In an ideal world all developers would be able to develop in the language of their choice. The reality is that as developers we are constrained by the suitability of the language, the tooling support and by what languages companies are actually using. Firstly, you choose the language appropriate to the domain – one that lets you do your job quickly and easily but with the appropriate level of support for your non-functional requirements like performance.  Secondly no one wants to be slogging through the coding process in a simple editor. Yes, I know that we could all use vim or emacs but being able to refactor large swathes of code easily and quickly (hello TDD!) kind of demands a modern IDE like IntelliJ or Eclipse. Thirdly, the reality of the situation is that very few of us are in the position to be able to dictate to our employers what language we should be using. Learning a language with rising popularity also means that you have a greater chance of being employed in the future (which is nice) but employers drive the acceptance of new languages.

The fact is that many companies boast about using the latest and greatest languages since it makes them more attractive to candidates. You can barely move for the blog posts and tweets of people raving about how their company has completely changed their development process with a new language but what is the real picture?

For a useful indication of industry acceptance we can go on the job trends on indeed.com. The grand daddy of language charts is Tiobe but it’s no use at this point since a) it does not provide sufficient information and b) is too easily gamed – yes Delphi dudes, we know what you did. Now before you complain, I know that using something like this is far from perfect and a long way from scientific but unless you fancy doing a longitudinal study going asking all the companies what they are using and believing their answers are real rather than marketing fluff, it’s probably good enough to be illustrative.

So what can this tell us about the how the industry sees the major language of the JVM: Java, Groovy, Scala, Clojure, Jython and JRuby*. What happens when we have a look at the percentage of all jobs that mention these languages

Umm, well… it’s pretty obvious that despite all the industry noises about other languages, Java is still massively dominant in the job marketplace with almost 3.5% of the jobs requiring Java knowledge.
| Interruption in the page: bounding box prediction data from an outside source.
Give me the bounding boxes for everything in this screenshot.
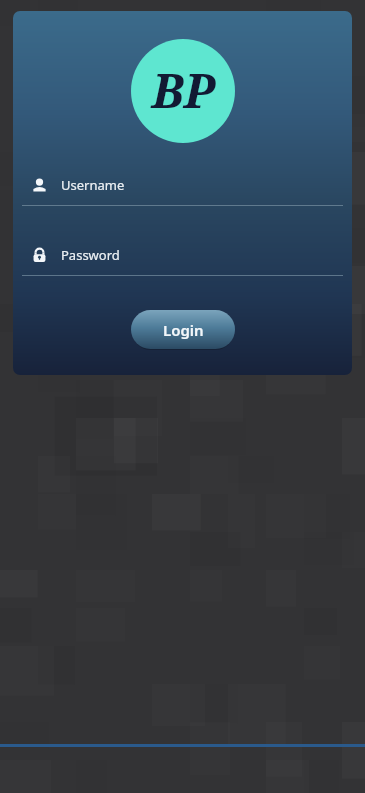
button[interactable]: Password: [22, 242, 343, 276]
other: BP logo: [131, 39, 235, 143]
other: Username: [31, 177, 48, 194]
button[interactable]: Login: [131, 310, 235, 349]
other: Password: [31, 247, 48, 264]
button[interactable]: Username: [22, 172, 343, 206]
staticText: BP: [151, 57, 216, 122]
staticText: Password: [61, 246, 120, 264]
staticText: Login: [163, 320, 204, 340]
staticText: Username: [61, 176, 125, 194]
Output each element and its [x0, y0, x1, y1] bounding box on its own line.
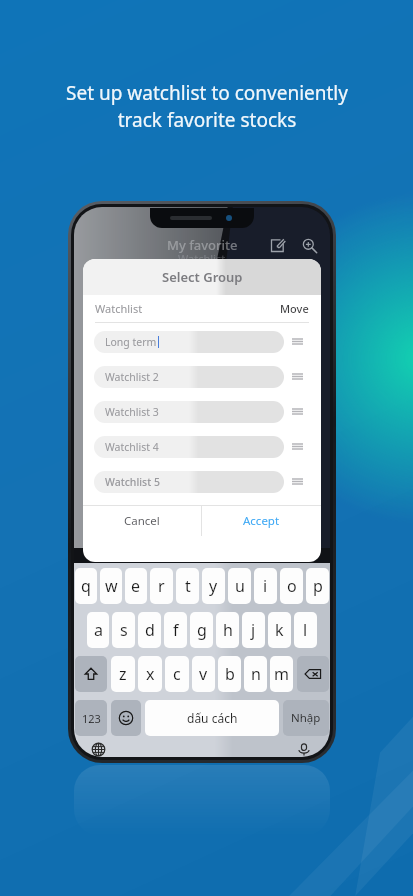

We all know that Java is an industry heavyweight but it is a bit of a surprise that in comparison the other languages are an indistinguishable line. Welded close to the 0 line, they would need some seriously exponential grow to start to threaten Java.

So what happens when you remove Java….

This is a lot more interesting. Firstly Jython was the first language other than Java that was really accepted on the JVM. Groovy started to pick up in 2007 and quickly became the first of the alternate languages, no doubt driven by Grails. Clojure and JRuby have never really garnered much support despite the recent rise in the last 18 months or so. I think the most interesting point is the recent increase in the acceptance of Scala. Currently third behind Jython, the gradient indicates that it will soon move into second. Comparing the grow rate of Scala and Groovy on a relative basis we see the following.

So we can see that Scala has finally crossed over Groovy’s growth rate. It’s completely reasonable to say that this could be temporary and that we should not read too much into this but there are a few data points there so it does not appear a flash in the pan.

So what can we say; while you’ll want to dust off the old Groovy text books and maybe have a look at some Scala tutorials, the best thing you can do is to keep your Java-fu in top notch order. As far as the industry is concerned Java is still the Daddy of the JVM languages and seems to being staying this way for some time.

* – I did originally include Kotlin and Gosu but since there were 0 jobs for Kotlin and only about 9 for Gosu they would only have been noise.